No conozco a una sola persona a la que el mar no le atraiga. Hay algo mágico en el oleaje, en los colores, en la brisa y en la arena; estar en la orilla, por muy precavidos que seamos, siempre nos provoca.
Uno de los enormes regalos que me ha dado la vida fue vivir en Acapulco; ¡que bonito es despertar y ver salir el sol desde tu ventana! 8 años viví en el paraíso. Conozco perfecto lo que es pararse en la orilla, zarpar por la mañana y regresar en el ocaso; ¡qué fácil sería la vida si supiéramos que pase lo que pase, regresaremos a esa orilla segura! Pero está claro que en algunos momentos enfrentamos el miedo de levar anclas, dejar el puerto que conocemos llámense amigos, familia, trabajo, una casas, un proyecto, una pareja o nuestras rutinas; dejar las cosas a las que nos sentimos apegados nos lleva entre la emoción y el miedo. Románticamente vemos cómo se muestra ante nosotros un mundo por explorar, y claro que queremos ir, pero desamarrarse y dejar que sople el viento es asumir el riesgo de enfrentar tormentas, mareos, insolaciones y hasta hundimientos. ¿Para qué “si mi puerto es tan bonito”? Hay otros desafíos: arrepentirnos y virar sin haber logrado nada, conocer otras tierras y entonces no querer volver; regresar para descubrir que no somos los mismos, que todo ha cambiado o darnos cuenta que no fuimos indispensables. ¿Será por eso que mejor vemos alejarse a otras velas?

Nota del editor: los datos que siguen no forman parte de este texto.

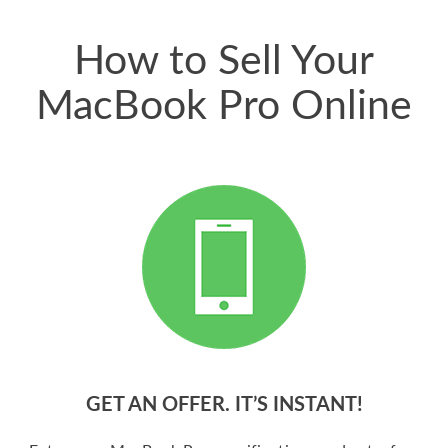
price for my phone.
How to Sell Your
MacBook Pro Online
GET AN OFFER. IT’S INSTANT!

A veces, para no elegir, queremos que el puerto nos siga, que se desprenda y juntas cómo tortugas marinas emprendamos el viaje. El número de pasajeros no sería un problema, quien se quiera subir puede acompañarnos, afortunadamente existen desde lanchas hasta cruceros; pero si tuviéramos que viajar solos también hay veleros. Lo que es un hecho es que no podemos llevarnos al puerto entero, algunas cosas tendrán que quedarse. Quizá el miedo más fuerte es el de perdernos, que puede sentirse igual al de perder lo que dejamos; pero afortunadamente así como para los navíos se hicieron botes y chalecos salvavidas, nosotros contamos con nuestro GPS y el costal de canicas de la resiliencia. ¿En serio queremos pasar la vida sentados viendo como otros valientes zarparon? En la historia de la navegación han existido célebres hundimientos, y en la vida nos rodean historias sobre lo bueno que es mantener nuestros barcos a flote en la marina; pero quizá debamos poner más atención a historias como la de la goleta bautizada “Amistad”. Partió de las costas Africanas en 1839 cargado de medio centenar de esclavos; su destino parecía claro: Puerto Príncipe, en Cuba, ahí sus pasajeros pasarían sus cortas vidas al mando de algún terrateniente azucarero. Dado que el buque nunca había sido usado para transportar personas, algunos pudieron liberarse y en conjunto tomaron el mando; querían regresar a África, pero al no ser navegantes, fueron engañados por la tripulación y llevados a Estados Unidos; tres años después de arduas disputas de tipo legal y moral, los 35 sobrevivientes fueron liberados y regresados a África a vivir como seres libres. Su historia se suma a los muchos esfuerzos por abolir la esclavitud.
La historia me parece poderosísima, es un acto claro del poder del hombre en busca de su libertad, pero sobre todo de cómo a veces soltamos la orilla no porque así lo queramos, las circunstancias pueden hacer que dejemos la tierra conocida, para emprender un camino que si nos hubieran preguntado, jamás habríamos querido tomar. En tal caso…si la vida nos sube a la fuerza, aún tenemos opciones, podríamos enojarnos para siempre, disfrutar del viaje o ser las encarceladas víctimas en espera que la vida nos de lo que nos merecemos porque siempre hemos sido buenos.
Recientemente volví a dejar la orilla, esta vez no tenía un destino claro, ni un drama de por medio, sólo la certeza de que era el momento. Sin mayor afán que disfrutar el horizonte y ya con las amarras listas para soltarme, el miedo tocó la puerta y la duda invadió mi corazón; afortunadamente mis otros viajes me sostuvieron y la gente del puerto me dejó claro que uno trasciende en los demás, –independientemente de haber zarpado–; pero el propulsor más grande fue la vocecita en mi interior que no dejaba de susurrarme “Nadie puede cruzar el mar si no suelta la orilla, por hermosa que ésta sea”.
¡Cuidado con el que domina el miedo a levar anclas! Si logró superar el mareo y el frío de una noche en alta mar, puede que de repente lo veas navegar de lejos, o que un día cualquiera te convenza de unirte a su viaje. Si así fuera, ¡sólo déjate llevar!